This holiday cookie recipe has been in our family for about 50 years. My mom used to make these only at Christmas, which makes them extra special! The story behind how we got this recipe goes like this: my aunt was a nanny in the 60's for a jewish family. This was their holiday cookie recipe, which they shared with her. So, our "Christmas cookies" are really a jewish cookie, kind of like a rugelagh. Enjoy!
Tip: don't try to use more jam than called for, you only need a very thin layer. If you use too much it will melt out the seam and be a huge, sticky and burnt mess!

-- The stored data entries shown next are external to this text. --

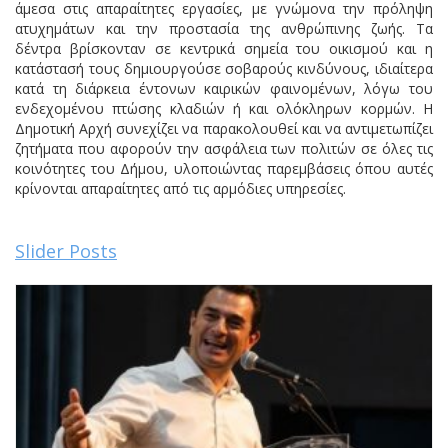
άμεσα στις απαραίτητες εργασίες, με γνώμονα την πρόληψη
ατυχημάτων και την προστασία της ανθρώπινης ζωής. Τα
δέντρα βρίσκονταν σε κεντρικά σημεία του οικισμού και η
κατάστασή τους δημιουργούσε σοβαρούς κινδύνους, ιδιαίτερα
κατά τη διάρκεια έντονων καιρικών φαινομένων, λόγω του
ενδεχομένου πτώσης κλαδιών ή και ολόκληρων κορμών. Η
Δημοτική Αρχή συνεχίζει να παρακολουθεί και να αντιμετωπίζει
ζητήματα που αφορούν την ασφάλεια των πολιτών σε όλες τις
κοινότητες του Δήμου, υλοποιώντας παρεμβάσεις όπου αυτές
κρίνονται απαραίτητες από τις αρμόδιες υπηρεσίες.
Slider Posts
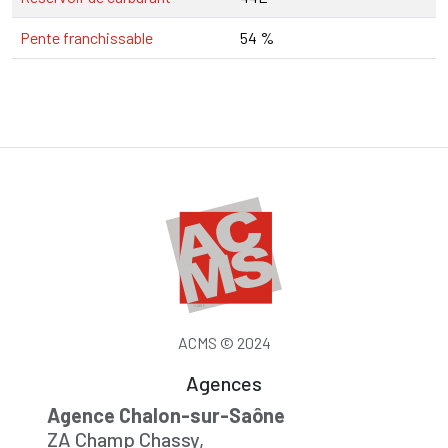
Pente franchissable
54 %
ACMS © 2024
Agences
Agence Chalon-sur-Saône
ZA Champ Chassy,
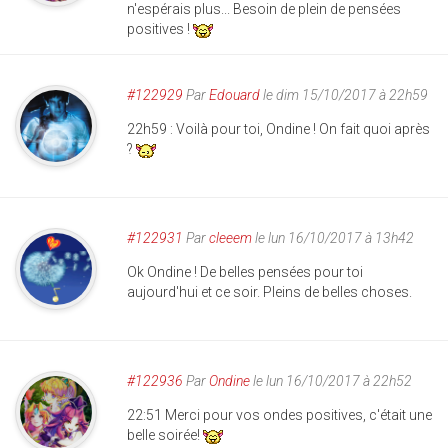
n'espérais plus... Besoin de plein de pensées
positives !
#122929
Par
Edouard
le dim 15/10/2017 à 22h59
22h59 : Voilà pour toi, Ondine ! On fait quoi après
?
#122931
Par
cleeem
le lun 16/10/2017 à 13h42
Ok Ondine ! De belles pensées pour toi
aujourd'hui et ce soir. Pleins de belles choses.
#122936
Par
Ondine
le lun 16/10/2017 à 22h52
22:51 Merci pour vos ondes positives, c'était une
belle soirée!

Raspberry Cream Cheese Cookies
8 oz butter room temp.
8 oz cream cheese room temp.
½ cup sugar
1 teaspoon vanilla
2 cups plus 2 tablespoons flour
Small jar seeded raspberry jam
Chopped walnuts
Cinnamon & sugar (equal parts mixed together for sprinkling)
Cream butter, cheese, sugar and vanilla until smooth.
Add flour and mix to combine.
Wrap dough in a ball in plastic wrap and refrigerate 1 hour or until firm.
Divide dough into 4 parts.
Roll out one part at a time into a large rectangle.
Spread a thin layer of raspberry jam on dough, leaving a 1 inch border all around edges.
Sprinkle jam with chopped walnuts.
Sprinkle with cinnamon & sugar mixture.
Roll up the long side and place on parchment paper on cookie sheet with seam on the bottom.
Press ends together to seal.
Repeat for remaining dough. Can put two logs on one cookie sheet.
Brush tops with milk.
Bake 350 degrees F for 35 minutes do not brown!
Cut into diagonal slices right out of the oven.